# Prayers needed



## SolarScreenGuy (Aug 15, 2005)

Wife and I both working but are not making ends meet. Both in commissioned sales. We have been down to basics for a while with no place to cut back. Please pray for us to get decent jobs enough to cover. Never imagined we would find ourselves in this situation and at our age.
God Bless You


----------



## FISHNNUTT (Oct 27, 2007)

Prayers sent salty
Me and the wife are in the same boat


----------



## Team Burns (May 6, 2008)

Prayers sent!!!


----------



## jimk (May 28, 2004)

Prayers sent!


----------



## Reel Time (Oct 6, 2009)

Prayers sent.


----------



## Die Terrorists Die (Sep 18, 2009)

Prayers sent- I know where you are at. Keep you head up as tough as it is.
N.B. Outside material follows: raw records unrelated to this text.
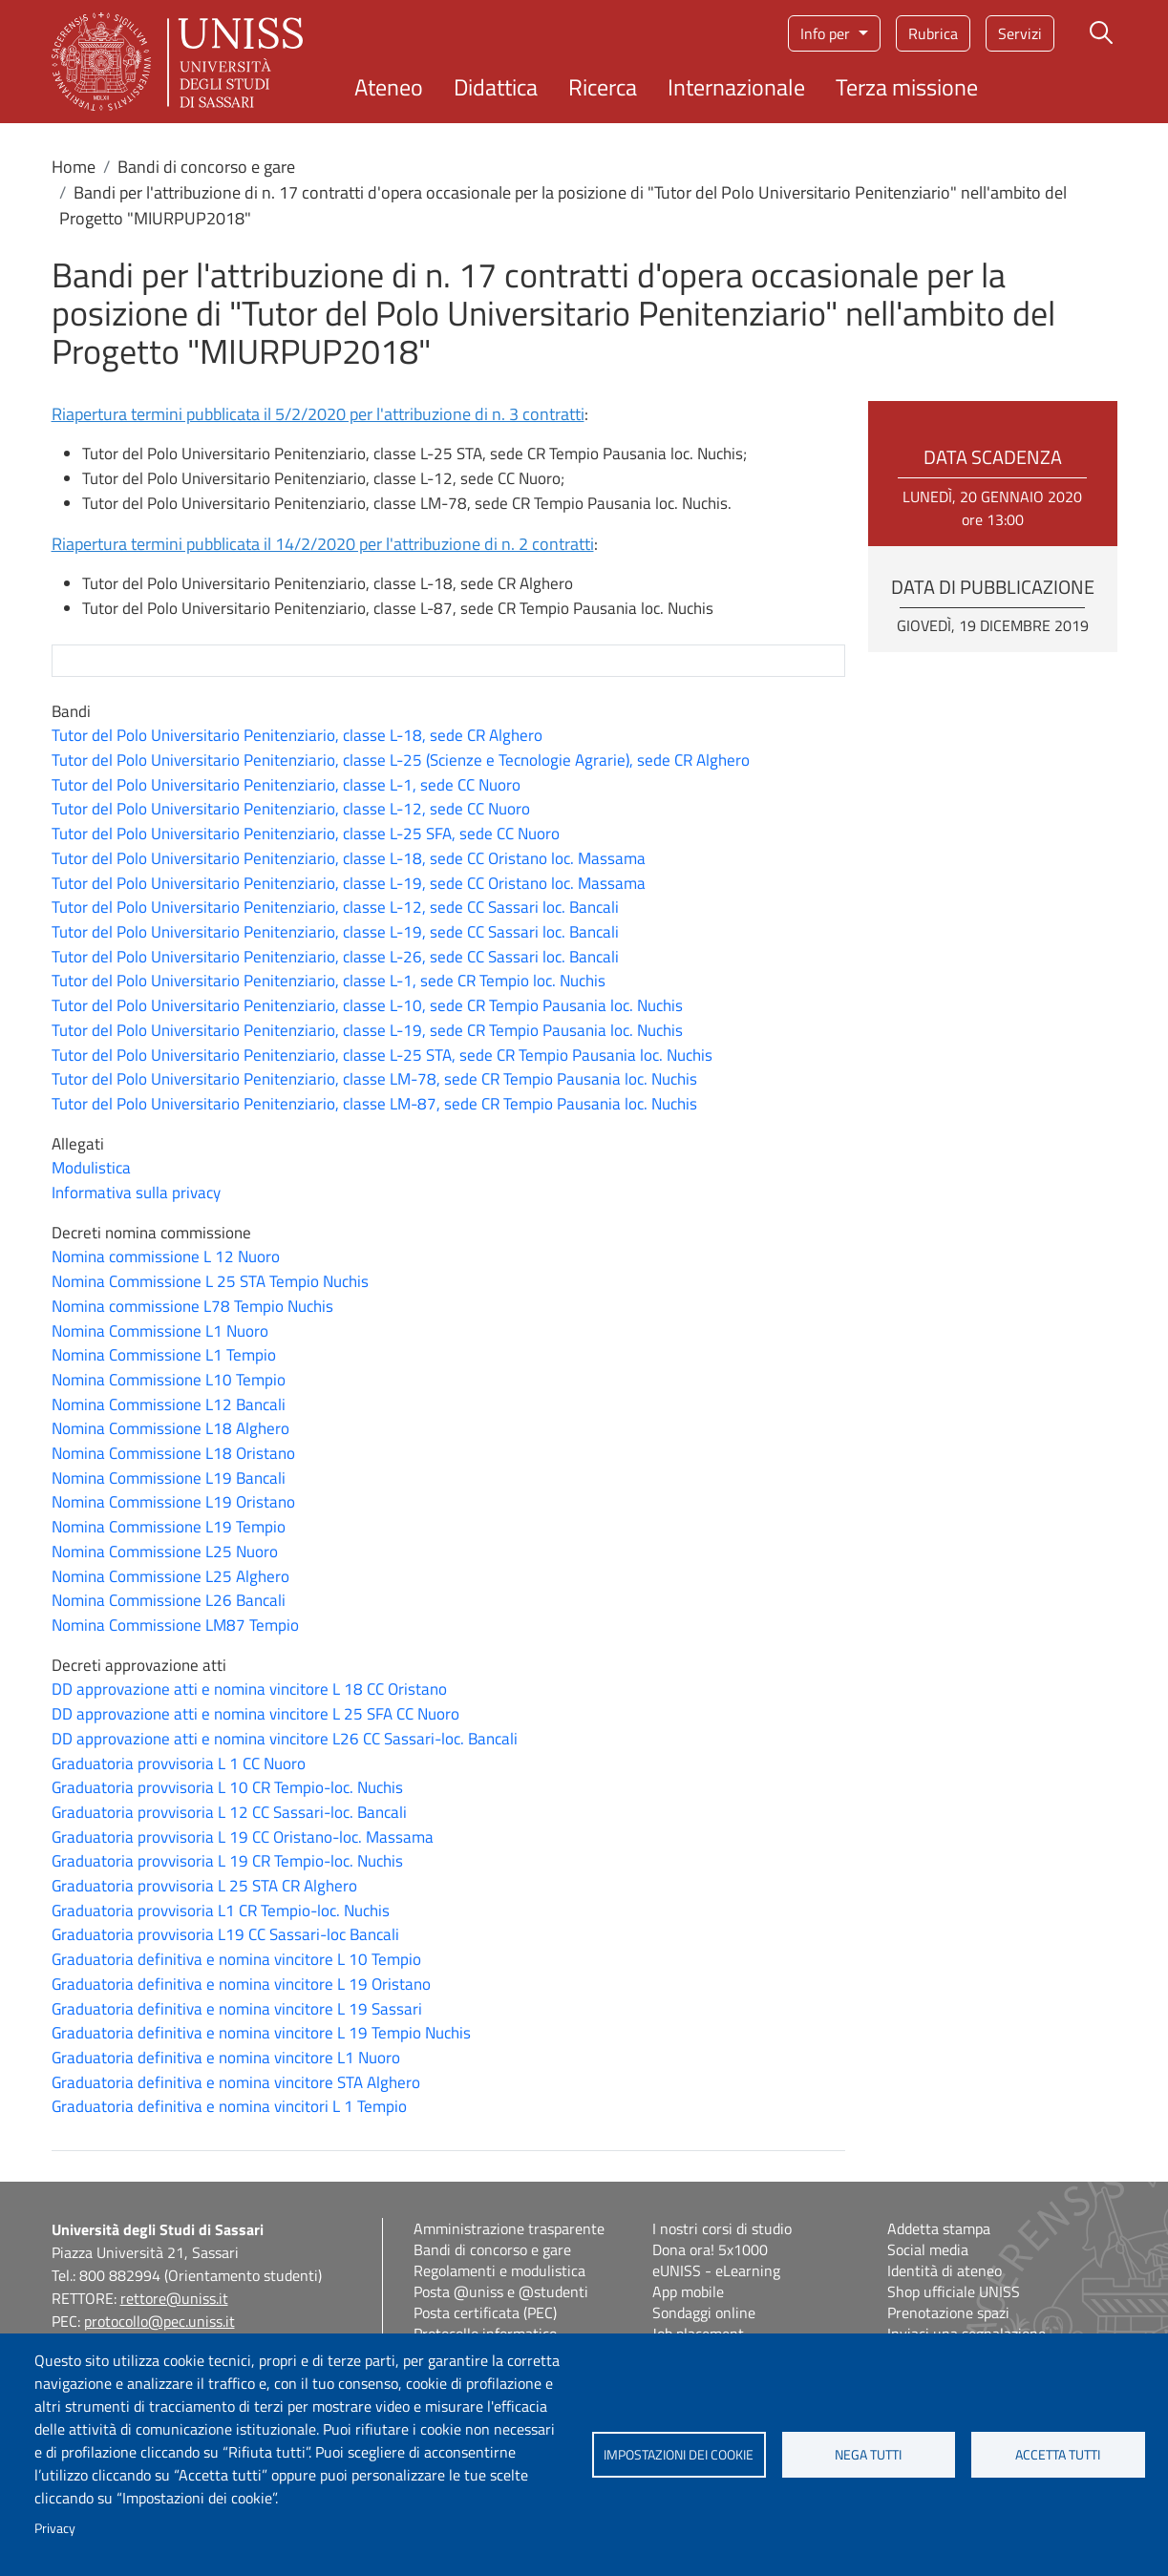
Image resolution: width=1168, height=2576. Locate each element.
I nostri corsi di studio (722, 2228)
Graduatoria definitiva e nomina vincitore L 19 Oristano (241, 1984)
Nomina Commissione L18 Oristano (173, 1453)
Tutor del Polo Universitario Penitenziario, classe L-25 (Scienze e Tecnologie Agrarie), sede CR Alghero (401, 760)
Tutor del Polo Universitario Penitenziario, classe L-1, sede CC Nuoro (286, 784)
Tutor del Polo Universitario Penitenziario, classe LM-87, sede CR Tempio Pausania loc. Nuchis (374, 1103)
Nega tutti (868, 2454)
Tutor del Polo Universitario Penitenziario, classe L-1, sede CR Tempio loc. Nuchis (328, 980)
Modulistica (91, 1167)
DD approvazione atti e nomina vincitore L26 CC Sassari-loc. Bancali (285, 1738)
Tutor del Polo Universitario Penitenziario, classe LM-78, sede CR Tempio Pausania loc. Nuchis (374, 1078)
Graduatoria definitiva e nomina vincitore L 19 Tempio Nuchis (261, 2032)
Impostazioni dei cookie (679, 2454)
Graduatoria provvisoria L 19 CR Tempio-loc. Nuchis (227, 1860)
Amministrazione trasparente (509, 2228)
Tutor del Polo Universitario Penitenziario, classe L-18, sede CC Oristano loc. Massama (349, 858)
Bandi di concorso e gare (206, 166)
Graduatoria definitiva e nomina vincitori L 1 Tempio (229, 2106)
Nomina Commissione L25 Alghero (170, 1576)
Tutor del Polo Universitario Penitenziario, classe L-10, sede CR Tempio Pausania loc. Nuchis (367, 1005)
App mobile (688, 2291)
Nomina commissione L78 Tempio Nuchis (192, 1306)
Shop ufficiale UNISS (953, 2291)
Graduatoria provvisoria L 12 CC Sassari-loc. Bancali (229, 1812)
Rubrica (933, 33)
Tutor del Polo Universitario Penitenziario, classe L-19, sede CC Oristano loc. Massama (349, 883)
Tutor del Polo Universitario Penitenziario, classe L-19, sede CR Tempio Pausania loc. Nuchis (367, 1030)
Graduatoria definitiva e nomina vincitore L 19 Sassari (237, 2008)
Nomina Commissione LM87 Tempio (175, 1625)
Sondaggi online (703, 2312)
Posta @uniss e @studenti (501, 2291)
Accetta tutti (1057, 2454)
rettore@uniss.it (174, 2298)
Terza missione (907, 87)
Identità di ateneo (944, 2270)
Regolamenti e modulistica (499, 2270)
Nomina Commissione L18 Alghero (170, 1428)
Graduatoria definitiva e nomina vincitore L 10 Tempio (236, 1959)
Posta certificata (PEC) (485, 2312)
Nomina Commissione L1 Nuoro (160, 1331)
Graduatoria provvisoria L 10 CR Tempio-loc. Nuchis (227, 1787)
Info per (827, 33)
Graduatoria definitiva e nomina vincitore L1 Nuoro (226, 2057)
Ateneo (388, 87)
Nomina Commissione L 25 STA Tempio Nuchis (210, 1281)
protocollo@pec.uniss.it (159, 2321)
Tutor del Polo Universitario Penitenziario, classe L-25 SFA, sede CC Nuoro (306, 833)
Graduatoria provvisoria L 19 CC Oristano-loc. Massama (243, 1837)
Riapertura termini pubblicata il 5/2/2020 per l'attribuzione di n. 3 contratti (318, 414)
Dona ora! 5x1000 (710, 2249)
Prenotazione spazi (948, 2312)
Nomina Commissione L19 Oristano (173, 1501)
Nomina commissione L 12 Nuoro (166, 1256)
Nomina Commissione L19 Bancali (169, 1478)
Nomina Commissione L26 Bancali (169, 1600)
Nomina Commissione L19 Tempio (169, 1526)
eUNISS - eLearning (716, 2270)
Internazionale (736, 87)
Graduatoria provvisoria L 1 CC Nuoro (179, 1763)
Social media (927, 2249)
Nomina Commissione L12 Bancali (169, 1404)
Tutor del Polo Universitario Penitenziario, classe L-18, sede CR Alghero (297, 735)
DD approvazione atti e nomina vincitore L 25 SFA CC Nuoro (255, 1713)
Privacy (54, 2528)
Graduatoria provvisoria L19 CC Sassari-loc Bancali (225, 1934)
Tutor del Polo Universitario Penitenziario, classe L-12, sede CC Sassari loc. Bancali (335, 907)
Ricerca (602, 87)
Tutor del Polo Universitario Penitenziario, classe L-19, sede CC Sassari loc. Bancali (335, 931)
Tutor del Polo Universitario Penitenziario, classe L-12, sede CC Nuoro (291, 808)
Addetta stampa (938, 2228)
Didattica (496, 87)
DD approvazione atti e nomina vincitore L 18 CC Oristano (249, 1689)
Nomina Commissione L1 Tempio (164, 1354)
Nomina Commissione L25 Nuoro (165, 1551)
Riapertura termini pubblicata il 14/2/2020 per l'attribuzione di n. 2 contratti (323, 544)
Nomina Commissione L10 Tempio (169, 1379)
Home (74, 166)
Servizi (1020, 33)
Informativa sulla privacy (136, 1192)
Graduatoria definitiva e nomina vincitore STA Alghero (236, 2082)
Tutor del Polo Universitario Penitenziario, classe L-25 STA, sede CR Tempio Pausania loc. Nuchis (382, 1055)
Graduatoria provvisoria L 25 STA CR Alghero (204, 1885)
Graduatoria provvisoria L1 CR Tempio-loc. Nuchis (221, 1910)
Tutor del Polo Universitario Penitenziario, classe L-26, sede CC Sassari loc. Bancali (335, 956)
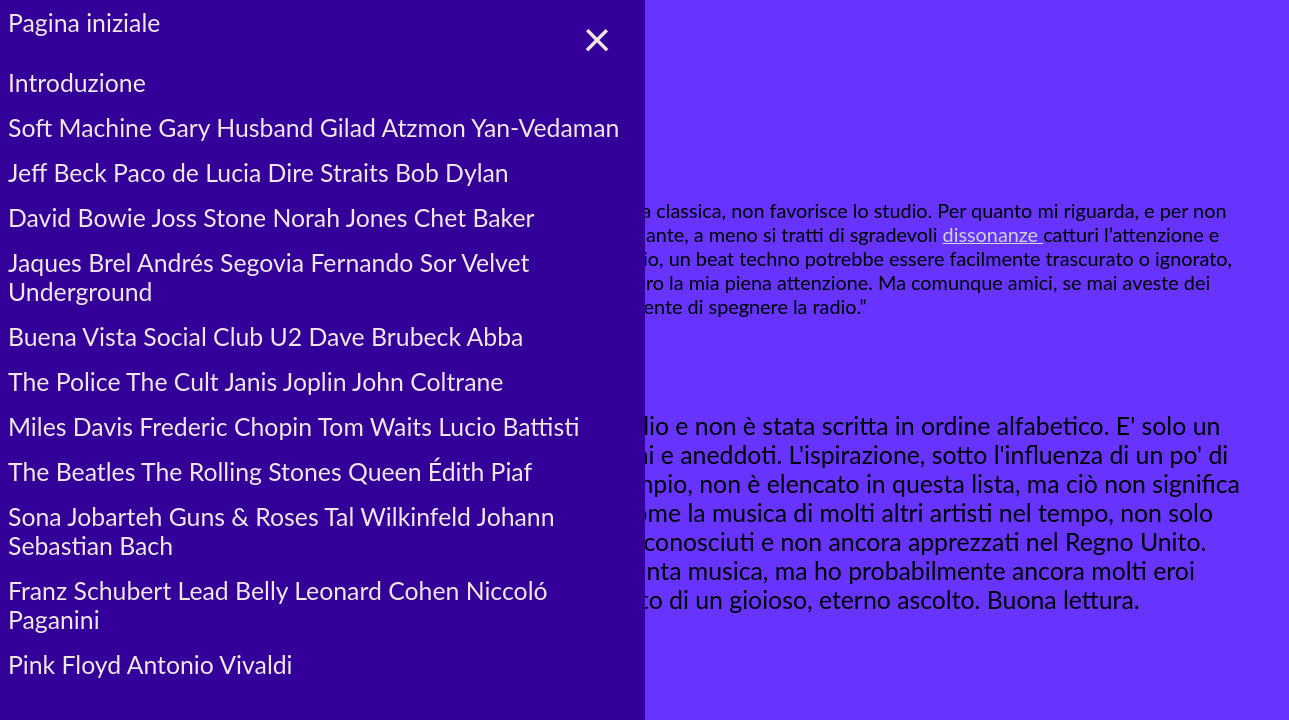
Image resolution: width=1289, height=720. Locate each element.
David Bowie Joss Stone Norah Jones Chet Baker (271, 217)
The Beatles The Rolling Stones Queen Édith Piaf (270, 471)
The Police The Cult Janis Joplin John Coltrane (255, 381)
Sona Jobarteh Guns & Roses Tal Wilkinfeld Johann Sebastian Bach (281, 531)
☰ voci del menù (106, 56)
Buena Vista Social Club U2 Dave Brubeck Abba (265, 336)
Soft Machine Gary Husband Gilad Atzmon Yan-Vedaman (313, 127)
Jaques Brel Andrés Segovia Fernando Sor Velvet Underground (268, 277)
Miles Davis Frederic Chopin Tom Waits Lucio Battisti (293, 426)
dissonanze (993, 234)
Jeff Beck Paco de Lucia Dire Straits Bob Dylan (258, 172)
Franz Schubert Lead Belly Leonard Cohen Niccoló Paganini (278, 605)
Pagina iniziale (84, 22)
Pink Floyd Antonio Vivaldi (150, 664)
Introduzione (77, 82)
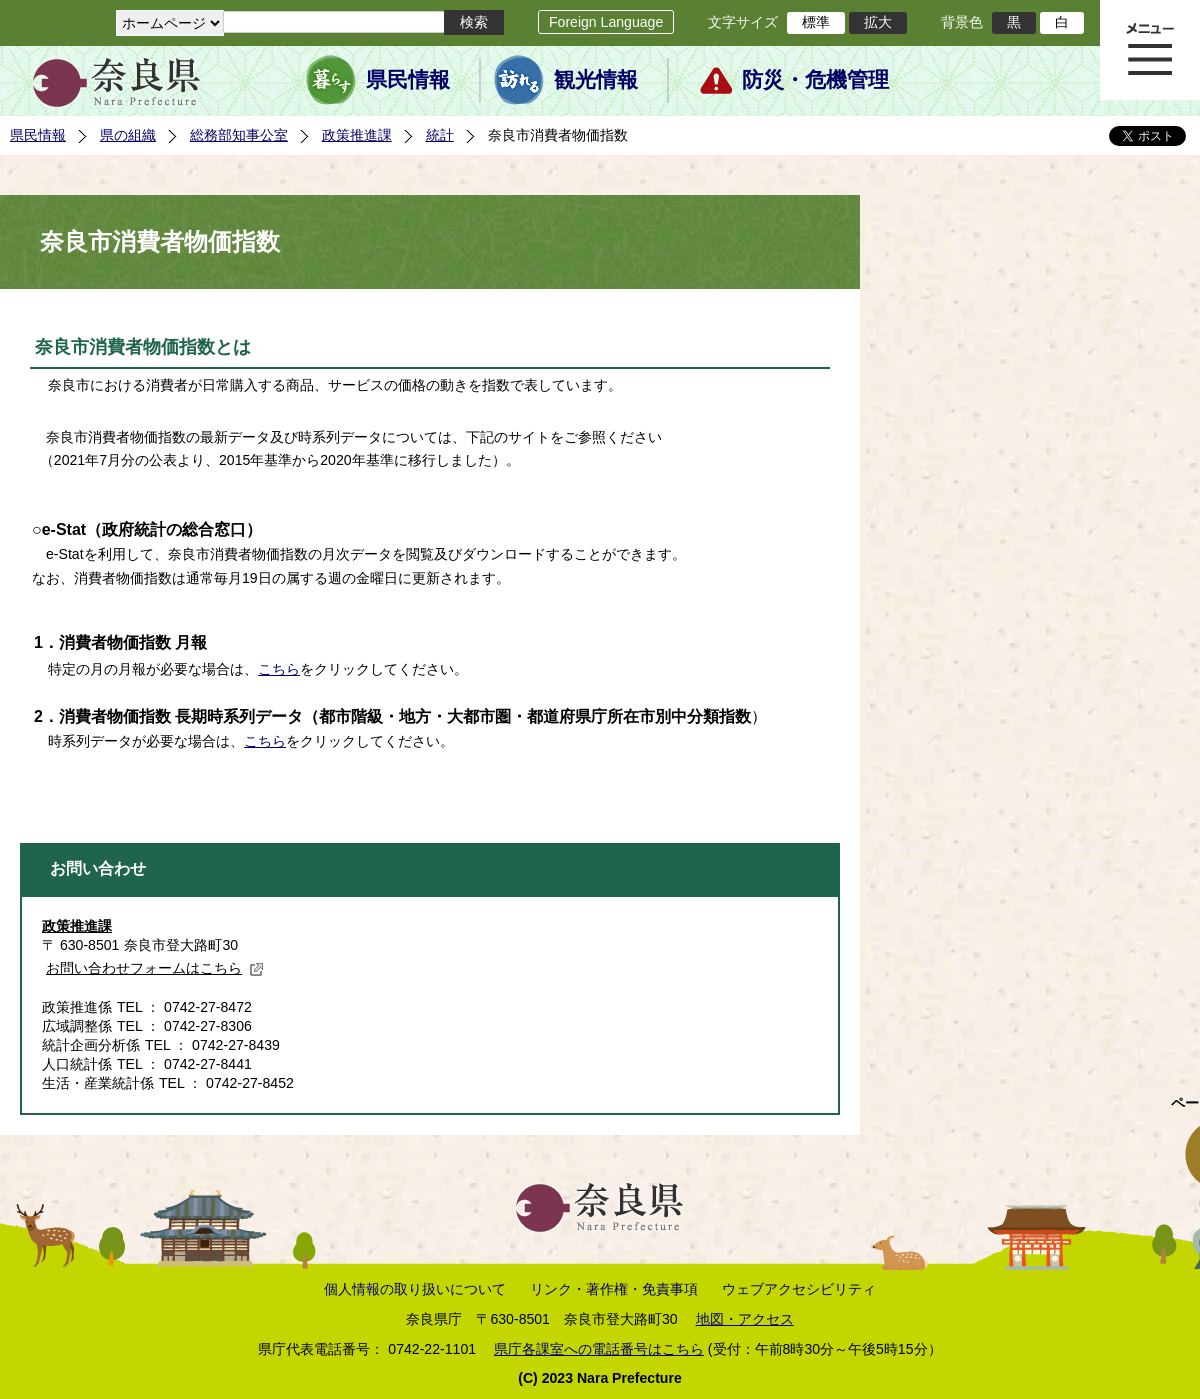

You will make it throught the valley.


----------



## melvinrod (Dec 13, 2006)

*Prayer*

I prayed and will continue to pray may God's provision be your blessing.


----------



## bubbas kenner (Sep 4, 2010)

Prayers sent


----------



## saltylady (Jun 30, 2010)

*undertand completely a lot of folks are in the same situation little or no work to be had food gas evrything just keeps going up hope you find a way to make it my prayers sent *


----------



## Roger (Aug 12, 2005)

Prayers sent, I do know how it is, I'm in the same boat.....


----------



## DA REEL DADDY (Jun 7, 2005)

Prayers sent brother. I am confident he will here our prayers and bless you.


----------



## Die Terrorists Die (Sep 18, 2009)

Yall might want to check out Between Jobs Ministry (BJM) in the Spring/Klein area. Its at the Northwest Bible Church. Meetings are every wednesday morning. You have to go in order to get on the network list. TRUST ME you won't be disappointed. You will receive encouragement from Godly people and have hope. God Bless!
http://www.nwbc.org/id15.html


----------



## Viking48 (Jan 24, 2006)

Prayers on the way for you and your wife.


----------